Exercise description
I'd like an exact copy of every line from the start of the entries below through the line containing "The height and width of the screenshot is (1387, 1540).", please.

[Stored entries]
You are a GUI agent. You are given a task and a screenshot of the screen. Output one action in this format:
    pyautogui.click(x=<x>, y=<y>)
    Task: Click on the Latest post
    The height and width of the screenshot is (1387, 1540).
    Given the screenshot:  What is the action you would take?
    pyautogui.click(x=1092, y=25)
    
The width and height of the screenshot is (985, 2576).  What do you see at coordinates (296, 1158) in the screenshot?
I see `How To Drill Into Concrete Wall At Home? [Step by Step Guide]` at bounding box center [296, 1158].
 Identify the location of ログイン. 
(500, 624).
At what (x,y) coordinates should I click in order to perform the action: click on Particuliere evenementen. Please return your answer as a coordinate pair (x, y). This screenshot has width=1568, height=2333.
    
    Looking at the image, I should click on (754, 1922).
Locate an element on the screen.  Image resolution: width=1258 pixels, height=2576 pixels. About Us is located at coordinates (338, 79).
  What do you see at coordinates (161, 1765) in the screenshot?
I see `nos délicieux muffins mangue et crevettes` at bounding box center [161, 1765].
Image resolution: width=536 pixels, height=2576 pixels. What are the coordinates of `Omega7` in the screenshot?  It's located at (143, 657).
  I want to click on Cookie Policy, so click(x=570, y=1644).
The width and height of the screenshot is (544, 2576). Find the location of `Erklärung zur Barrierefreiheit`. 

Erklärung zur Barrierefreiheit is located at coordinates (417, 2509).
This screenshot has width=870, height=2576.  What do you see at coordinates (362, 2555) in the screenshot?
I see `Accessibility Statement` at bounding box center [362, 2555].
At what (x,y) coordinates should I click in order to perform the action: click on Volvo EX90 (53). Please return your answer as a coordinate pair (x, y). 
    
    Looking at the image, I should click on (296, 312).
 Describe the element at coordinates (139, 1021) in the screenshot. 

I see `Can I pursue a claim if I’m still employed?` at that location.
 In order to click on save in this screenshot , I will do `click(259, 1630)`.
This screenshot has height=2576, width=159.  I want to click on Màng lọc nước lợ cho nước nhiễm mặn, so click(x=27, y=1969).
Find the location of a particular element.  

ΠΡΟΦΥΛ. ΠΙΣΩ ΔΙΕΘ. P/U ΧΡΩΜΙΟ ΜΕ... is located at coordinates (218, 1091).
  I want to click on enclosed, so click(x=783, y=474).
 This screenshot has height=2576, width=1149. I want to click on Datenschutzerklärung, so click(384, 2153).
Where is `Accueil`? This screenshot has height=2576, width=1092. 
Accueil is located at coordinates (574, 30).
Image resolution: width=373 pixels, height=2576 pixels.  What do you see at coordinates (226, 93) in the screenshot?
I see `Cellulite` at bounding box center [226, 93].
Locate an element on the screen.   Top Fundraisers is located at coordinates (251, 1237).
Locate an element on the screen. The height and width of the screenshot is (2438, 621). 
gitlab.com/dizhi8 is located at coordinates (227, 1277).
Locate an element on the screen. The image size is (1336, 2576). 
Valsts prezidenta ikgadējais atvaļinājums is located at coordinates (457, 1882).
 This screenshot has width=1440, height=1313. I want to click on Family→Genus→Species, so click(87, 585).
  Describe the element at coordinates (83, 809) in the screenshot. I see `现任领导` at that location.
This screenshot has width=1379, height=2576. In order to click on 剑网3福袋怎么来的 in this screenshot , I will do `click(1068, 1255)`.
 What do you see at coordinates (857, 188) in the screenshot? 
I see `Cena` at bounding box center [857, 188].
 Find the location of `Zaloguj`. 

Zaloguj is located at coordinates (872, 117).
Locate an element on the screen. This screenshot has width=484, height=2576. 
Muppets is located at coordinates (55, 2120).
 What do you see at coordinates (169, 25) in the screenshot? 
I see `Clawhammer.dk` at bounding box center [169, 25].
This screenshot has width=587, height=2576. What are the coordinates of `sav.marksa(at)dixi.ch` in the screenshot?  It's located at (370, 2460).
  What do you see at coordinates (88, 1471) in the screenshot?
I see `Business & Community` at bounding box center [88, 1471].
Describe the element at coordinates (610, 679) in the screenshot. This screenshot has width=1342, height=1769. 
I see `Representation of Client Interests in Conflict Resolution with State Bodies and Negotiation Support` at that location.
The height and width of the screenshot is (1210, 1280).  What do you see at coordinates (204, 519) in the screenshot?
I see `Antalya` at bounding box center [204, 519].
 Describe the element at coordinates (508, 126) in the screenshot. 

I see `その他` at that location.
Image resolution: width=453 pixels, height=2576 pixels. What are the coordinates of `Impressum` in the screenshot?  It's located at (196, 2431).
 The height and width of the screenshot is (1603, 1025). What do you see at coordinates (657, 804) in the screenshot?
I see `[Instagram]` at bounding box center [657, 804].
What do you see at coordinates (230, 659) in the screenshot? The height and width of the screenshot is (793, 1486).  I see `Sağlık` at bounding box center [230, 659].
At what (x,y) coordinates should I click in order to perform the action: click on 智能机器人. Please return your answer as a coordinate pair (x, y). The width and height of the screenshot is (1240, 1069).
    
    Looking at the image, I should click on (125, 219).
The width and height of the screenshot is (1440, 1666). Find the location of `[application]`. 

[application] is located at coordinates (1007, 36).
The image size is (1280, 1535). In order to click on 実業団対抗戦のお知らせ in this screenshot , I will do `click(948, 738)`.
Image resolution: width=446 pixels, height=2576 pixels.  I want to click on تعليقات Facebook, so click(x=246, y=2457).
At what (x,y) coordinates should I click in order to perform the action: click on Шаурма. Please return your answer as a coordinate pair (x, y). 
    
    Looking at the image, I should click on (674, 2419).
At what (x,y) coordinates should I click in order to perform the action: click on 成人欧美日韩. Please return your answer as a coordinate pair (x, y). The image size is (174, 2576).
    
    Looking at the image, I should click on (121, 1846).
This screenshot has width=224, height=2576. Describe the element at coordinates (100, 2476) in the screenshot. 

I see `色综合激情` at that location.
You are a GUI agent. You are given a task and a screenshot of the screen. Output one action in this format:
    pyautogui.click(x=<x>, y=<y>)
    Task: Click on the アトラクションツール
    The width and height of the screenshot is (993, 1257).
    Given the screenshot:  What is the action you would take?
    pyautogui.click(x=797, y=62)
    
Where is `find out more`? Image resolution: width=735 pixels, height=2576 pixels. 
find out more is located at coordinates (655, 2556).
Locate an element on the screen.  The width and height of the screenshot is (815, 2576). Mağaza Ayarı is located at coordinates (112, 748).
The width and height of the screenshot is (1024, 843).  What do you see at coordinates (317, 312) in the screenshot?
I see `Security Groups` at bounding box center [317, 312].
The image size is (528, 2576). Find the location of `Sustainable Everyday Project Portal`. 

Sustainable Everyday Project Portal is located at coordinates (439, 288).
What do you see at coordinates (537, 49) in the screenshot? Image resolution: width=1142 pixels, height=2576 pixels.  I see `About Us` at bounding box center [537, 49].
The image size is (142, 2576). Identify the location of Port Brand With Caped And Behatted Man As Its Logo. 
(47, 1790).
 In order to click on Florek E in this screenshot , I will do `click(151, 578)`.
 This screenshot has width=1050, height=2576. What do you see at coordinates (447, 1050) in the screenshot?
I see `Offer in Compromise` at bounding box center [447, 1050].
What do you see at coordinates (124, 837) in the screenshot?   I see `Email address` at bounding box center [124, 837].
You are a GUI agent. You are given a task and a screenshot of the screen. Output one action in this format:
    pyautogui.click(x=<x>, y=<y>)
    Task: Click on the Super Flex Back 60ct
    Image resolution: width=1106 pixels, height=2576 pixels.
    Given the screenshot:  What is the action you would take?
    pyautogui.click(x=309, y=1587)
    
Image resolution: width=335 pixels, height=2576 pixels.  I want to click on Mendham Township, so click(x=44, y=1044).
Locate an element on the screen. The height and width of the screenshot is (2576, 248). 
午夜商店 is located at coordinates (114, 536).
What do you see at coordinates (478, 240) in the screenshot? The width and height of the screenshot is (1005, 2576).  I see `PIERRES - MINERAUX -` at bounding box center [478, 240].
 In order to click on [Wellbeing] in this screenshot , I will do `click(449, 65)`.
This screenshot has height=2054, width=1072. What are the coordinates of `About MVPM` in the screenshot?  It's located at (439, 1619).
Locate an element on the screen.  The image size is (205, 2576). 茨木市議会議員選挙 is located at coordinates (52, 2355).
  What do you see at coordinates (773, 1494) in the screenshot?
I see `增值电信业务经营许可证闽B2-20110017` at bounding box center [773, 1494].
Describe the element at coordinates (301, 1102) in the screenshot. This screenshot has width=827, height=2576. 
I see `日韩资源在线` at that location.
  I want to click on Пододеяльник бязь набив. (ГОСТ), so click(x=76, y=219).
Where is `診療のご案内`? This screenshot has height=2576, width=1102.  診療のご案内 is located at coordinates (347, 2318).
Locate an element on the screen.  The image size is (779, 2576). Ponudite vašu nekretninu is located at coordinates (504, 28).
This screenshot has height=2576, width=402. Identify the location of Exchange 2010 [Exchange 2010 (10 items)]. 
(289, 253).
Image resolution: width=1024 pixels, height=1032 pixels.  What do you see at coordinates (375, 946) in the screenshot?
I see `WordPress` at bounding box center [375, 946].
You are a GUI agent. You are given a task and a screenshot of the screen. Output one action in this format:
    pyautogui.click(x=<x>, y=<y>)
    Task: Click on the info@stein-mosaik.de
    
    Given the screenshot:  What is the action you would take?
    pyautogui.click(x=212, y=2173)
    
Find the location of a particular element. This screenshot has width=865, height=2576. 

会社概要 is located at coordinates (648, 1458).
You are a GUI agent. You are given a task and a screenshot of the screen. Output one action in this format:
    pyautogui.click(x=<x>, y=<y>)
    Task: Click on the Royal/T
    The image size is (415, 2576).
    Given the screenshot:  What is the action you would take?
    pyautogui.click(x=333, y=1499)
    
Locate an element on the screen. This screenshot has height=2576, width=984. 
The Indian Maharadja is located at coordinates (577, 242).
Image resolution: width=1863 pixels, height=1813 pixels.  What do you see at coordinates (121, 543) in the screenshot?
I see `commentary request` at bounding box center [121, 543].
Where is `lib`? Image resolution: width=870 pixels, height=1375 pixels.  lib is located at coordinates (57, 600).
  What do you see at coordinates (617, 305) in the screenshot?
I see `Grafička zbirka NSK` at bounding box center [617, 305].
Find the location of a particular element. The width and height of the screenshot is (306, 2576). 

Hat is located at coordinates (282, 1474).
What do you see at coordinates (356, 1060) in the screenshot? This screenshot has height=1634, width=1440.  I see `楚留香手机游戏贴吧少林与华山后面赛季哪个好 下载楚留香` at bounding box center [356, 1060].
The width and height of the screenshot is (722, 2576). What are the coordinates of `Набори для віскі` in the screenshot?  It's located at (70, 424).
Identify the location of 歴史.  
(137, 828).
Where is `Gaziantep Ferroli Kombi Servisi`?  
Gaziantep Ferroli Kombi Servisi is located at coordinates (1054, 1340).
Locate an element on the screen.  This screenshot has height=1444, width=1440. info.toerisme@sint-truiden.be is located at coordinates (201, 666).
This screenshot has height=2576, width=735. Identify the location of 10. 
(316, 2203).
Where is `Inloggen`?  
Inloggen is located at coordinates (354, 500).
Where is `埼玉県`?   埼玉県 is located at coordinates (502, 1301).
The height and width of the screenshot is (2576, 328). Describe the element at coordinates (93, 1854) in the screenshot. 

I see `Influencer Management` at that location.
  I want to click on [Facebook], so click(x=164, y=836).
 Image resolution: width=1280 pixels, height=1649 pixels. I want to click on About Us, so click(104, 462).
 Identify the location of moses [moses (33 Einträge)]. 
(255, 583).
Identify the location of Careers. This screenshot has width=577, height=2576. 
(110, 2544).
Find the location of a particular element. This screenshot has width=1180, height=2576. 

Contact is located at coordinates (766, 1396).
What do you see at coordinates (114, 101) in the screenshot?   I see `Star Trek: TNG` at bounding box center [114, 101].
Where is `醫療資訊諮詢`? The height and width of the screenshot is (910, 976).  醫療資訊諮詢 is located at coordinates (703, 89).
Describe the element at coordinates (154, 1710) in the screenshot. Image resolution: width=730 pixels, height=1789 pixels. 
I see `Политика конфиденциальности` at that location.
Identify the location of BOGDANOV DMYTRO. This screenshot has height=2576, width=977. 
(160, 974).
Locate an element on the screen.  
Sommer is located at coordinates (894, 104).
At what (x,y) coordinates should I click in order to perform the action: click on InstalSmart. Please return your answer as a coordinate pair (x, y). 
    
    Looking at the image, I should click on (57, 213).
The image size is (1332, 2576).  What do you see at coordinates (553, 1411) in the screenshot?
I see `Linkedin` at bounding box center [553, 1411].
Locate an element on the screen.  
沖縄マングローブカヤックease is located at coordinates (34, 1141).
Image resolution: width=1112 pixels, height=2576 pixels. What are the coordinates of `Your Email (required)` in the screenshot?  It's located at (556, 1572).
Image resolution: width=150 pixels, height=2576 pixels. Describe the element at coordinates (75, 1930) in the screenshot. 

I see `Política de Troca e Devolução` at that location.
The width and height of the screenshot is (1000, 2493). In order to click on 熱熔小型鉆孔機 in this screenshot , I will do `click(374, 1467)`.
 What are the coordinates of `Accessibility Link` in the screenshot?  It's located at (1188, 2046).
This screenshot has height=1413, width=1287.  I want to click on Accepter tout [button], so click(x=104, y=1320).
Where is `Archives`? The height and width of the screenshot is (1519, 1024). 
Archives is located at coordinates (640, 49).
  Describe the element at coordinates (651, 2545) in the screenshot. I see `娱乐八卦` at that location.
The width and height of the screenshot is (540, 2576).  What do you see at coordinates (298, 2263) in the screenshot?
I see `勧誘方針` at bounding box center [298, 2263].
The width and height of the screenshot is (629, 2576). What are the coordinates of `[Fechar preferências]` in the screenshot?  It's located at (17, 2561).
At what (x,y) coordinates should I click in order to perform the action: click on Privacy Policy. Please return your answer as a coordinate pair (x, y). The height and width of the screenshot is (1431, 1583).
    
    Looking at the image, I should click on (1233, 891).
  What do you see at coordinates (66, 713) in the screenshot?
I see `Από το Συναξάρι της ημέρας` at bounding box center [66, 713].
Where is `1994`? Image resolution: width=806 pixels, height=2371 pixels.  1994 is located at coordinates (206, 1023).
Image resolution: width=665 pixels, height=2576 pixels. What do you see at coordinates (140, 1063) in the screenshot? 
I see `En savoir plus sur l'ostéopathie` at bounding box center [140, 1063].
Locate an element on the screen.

Answer box
You are a GUI agent. You are given a task and a screenshot of the screen. Output one action in this format:
    pyautogui.click(x=<x>, y=<y>)
    Task: Click on the Latest post
    The height and width of the screenshot is (1387, 1540).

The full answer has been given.